What the task asks = All of these records need to be duplicated exactly.

Data supplied =

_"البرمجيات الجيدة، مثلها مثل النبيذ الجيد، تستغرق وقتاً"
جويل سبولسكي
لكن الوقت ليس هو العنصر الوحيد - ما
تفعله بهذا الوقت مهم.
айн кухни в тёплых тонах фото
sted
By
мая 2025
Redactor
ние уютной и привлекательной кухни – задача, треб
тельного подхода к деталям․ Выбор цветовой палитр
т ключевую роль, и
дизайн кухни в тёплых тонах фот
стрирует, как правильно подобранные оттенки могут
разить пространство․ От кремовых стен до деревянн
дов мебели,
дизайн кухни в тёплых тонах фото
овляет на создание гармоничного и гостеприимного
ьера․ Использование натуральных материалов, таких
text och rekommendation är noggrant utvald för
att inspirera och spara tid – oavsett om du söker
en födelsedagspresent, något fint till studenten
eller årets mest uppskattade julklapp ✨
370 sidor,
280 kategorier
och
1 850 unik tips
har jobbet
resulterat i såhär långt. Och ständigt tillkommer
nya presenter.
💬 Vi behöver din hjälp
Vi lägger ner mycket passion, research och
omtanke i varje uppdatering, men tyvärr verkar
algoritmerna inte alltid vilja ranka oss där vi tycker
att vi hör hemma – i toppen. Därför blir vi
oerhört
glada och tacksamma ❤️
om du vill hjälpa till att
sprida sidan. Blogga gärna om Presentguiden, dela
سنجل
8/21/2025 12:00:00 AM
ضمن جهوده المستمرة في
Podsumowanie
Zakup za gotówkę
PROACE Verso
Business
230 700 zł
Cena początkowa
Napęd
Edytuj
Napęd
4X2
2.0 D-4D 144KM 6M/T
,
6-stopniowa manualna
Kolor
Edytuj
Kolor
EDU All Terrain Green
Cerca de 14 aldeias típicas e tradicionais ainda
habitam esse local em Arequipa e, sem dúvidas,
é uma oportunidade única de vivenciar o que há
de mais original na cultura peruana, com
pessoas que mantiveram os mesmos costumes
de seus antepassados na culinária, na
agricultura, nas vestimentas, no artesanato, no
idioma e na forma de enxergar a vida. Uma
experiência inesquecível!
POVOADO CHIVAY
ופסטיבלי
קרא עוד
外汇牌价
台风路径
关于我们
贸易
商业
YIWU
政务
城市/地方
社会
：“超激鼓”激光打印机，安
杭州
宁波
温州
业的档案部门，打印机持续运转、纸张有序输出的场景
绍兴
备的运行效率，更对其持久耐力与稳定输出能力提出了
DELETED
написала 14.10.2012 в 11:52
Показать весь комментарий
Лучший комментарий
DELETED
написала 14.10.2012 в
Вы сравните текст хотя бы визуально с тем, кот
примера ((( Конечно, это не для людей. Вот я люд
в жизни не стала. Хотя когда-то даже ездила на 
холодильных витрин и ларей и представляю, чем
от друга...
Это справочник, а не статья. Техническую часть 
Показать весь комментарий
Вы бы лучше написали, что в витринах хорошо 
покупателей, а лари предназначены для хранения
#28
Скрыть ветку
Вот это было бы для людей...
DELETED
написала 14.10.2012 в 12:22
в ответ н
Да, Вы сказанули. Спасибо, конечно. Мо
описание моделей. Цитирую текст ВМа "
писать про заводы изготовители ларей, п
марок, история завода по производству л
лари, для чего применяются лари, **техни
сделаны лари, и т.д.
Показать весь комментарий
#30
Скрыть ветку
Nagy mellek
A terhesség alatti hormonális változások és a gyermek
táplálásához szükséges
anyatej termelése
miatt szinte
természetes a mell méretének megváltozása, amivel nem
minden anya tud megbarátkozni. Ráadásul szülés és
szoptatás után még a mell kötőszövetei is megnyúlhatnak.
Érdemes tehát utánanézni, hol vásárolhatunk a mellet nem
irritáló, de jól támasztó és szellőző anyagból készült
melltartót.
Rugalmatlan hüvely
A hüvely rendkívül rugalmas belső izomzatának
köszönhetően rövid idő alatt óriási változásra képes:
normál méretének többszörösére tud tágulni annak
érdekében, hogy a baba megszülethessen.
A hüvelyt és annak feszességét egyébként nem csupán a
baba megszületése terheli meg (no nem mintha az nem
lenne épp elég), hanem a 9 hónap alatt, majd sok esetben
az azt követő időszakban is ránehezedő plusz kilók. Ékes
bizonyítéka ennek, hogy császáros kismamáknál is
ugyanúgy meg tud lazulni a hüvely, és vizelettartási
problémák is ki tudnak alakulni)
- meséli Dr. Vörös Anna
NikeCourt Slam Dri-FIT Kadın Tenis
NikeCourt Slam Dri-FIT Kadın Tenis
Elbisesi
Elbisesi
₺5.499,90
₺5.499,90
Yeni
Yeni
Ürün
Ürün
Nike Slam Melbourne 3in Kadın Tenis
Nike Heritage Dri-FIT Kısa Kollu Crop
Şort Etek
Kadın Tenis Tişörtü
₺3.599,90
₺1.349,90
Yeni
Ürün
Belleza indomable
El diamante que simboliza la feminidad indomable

Answer section =
_"البرمجيات الجيدة، مثلها مثل النبيذ الجيد، تستغرق وقتاً"
جويل سبولسكي
لكن الوقت ليس هو العنصر الوحيد - ما
تفعله بهذا الوقت مهم.
айн кухни в тёплых тонах фото
sted
By
мая 2025
Redactor
ние уютной и привлекательной кухни – задача, треб
тельного подхода к деталям․ Выбор цветовой палитр
т ключевую роль, и
дизайн кухни в тёплых тонах фот
стрирует, как правильно подобранные оттенки могут
разить пространство․ От кремовых стен до деревянн
дов мебели,
дизайн кухни в тёплых тонах фото
овляет на создание гармоничного и гостеприимного
ьера․ Использование натуральных материалов, таких
text och rekommendation är noggrant utvald för
att inspirera och spara tid – oavsett om du söker
en födelsedagspresent, något fint till studenten
eller årets mest uppskattade julklapp ✨
370 sidor,
280 kategorier
och
1 850 unik tips
har jobbet
resulterat i såhär långt. Och ständigt tillkommer
nya presenter.
💬 Vi behöver din hjälp
Vi lägger ner mycket passion, research och
omtanke i varje uppdatering, men tyvärr verkar
algoritmerna inte alltid vilja ranka oss där vi tycker
att vi hör hemma – i toppen. Därför blir vi
oerhört
glada och tacksamma ❤️
om du vill hjälpa till att
sprida sidan. Blogga gärna om Presentguiden, dela
سنجل
8/21/2025 12:00:00 AM
ضمن جهوده المستمرة في
Podsumowanie
Zakup za gotówkę
PROACE Verso
Business
230 700 zł
Cena początkowa
Napęd
Edytuj
Napęd
4X2
2.0 D-4D 144KM 6M/T
,
6-stopniowa manualna
Kolor
Edytuj
Kolor
EDU All Terrain Green
Cerca de 14 aldeias típicas e tradicionais ainda
habitam esse local em Arequipa e, sem dúvidas,
é uma oportunidade única de vivenciar o que há
de mais original na cultura peruana, com
pessoas que mantiveram os mesmos costumes
de seus antepassados na culinária, na
agricultura, nas vestimentas, no artesanato, no
idioma e na forma de enxergar a vida. Uma
experiência inesquecível!
POVOADO CHIVAY
ופסטיבלי
קרא עוד
外汇牌价
台风路径
关于我们
贸易
商业
YIWU
政务
城市/地方
社会
：“超激鼓”激光打印机，安
杭州
宁波
温州
业的档案部门，打印机持续运转、纸张有序输出的场景
绍兴
备的运行效率，更对其持久耐力与稳定输出能力提出了
DELETED
написала 14.10.2012 в 11:52
Показать весь комментарий
Лучший комментарий
DELETED
написала 14.10.2012 в
Вы сравните текст хотя бы визуально с тем, кот
примера ((( Конечно, это не для людей. Вот я люд
в жизни не стала. Хотя когда-то даже ездила на 
холодильных витрин и ларей и представляю, чем
от друга...
Это справочник, а не статья. Техническую часть 
Показать весь комментарий
Вы бы лучше написали, что в витринах хорошо 
покупателей, а лари предназначены для хранения
#28
Скрыть ветку
Вот это было бы для людей...
DELETED
написала 14.10.2012 в 12:22
в ответ н
Да, Вы сказанули. Спасибо, конечно. Мо
описание моделей. Цитирую текст ВМа "
писать про заводы изготовители ларей, п
марок, история завода по производству л
лари, для чего применяются лари, **техни
сделаны лари, и т.д.
Показать весь комментарий
#30
Скрыть ветку
Nagy mellek
A terhesség alatti hormonális változások és a gyermek
táplálásához szükséges
anyatej termelése
miatt szinte
természetes a mell méretének megváltozása, amivel nem
minden anya tud megbarátkozni. Ráadásul szülés és
szoptatás után még a mell kötőszövetei is megnyúlhatnak.
Érdemes tehát utánanézni, hol vásárolhatunk a mellet nem
irritáló, de jól támasztó és szellőző anyagból készült
melltartót.
Rugalmatlan hüvely
A hüvely rendkívül rugalmas belső izomzatának
köszönhetően rövid idő alatt óriási változásra képes:
normál méretének többszörösére tud tágulni annak
érdekében, hogy a baba megszülethessen.
A hüvelyt és annak feszességét egyébként nem csupán a
baba megszületése terheli meg (no nem mintha az nem
lenne épp elég), hanem a 9 hónap alatt, majd sok esetben
az azt követő időszakban is ránehezedő plusz kilók. Ékes
bizonyítéka ennek, hogy császáros kismamáknál is
ugyanúgy meg tud lazulni a hüvely, és vizelettartási
problémák is ki tudnak alakulni)
- meséli Dr. Vörös Anna
NikeCourt Slam Dri-FIT Kadın Tenis
NikeCourt Slam Dri-FIT Kadın Tenis
Elbisesi
Elbisesi
₺5.499,90
₺5.499,90
Yeni
Yeni
Ürün
Ürün
Nike Slam Melbourne 3in Kadın Tenis
Nike Heritage Dri-FIT Kısa Kollu Crop
Şort Etek
Kadın Tenis Tişörtü
₺3.599,90
₺1.349,90
Yeni
Ürün
Belleza indomable
El diamante que simboliza la feminidad indomable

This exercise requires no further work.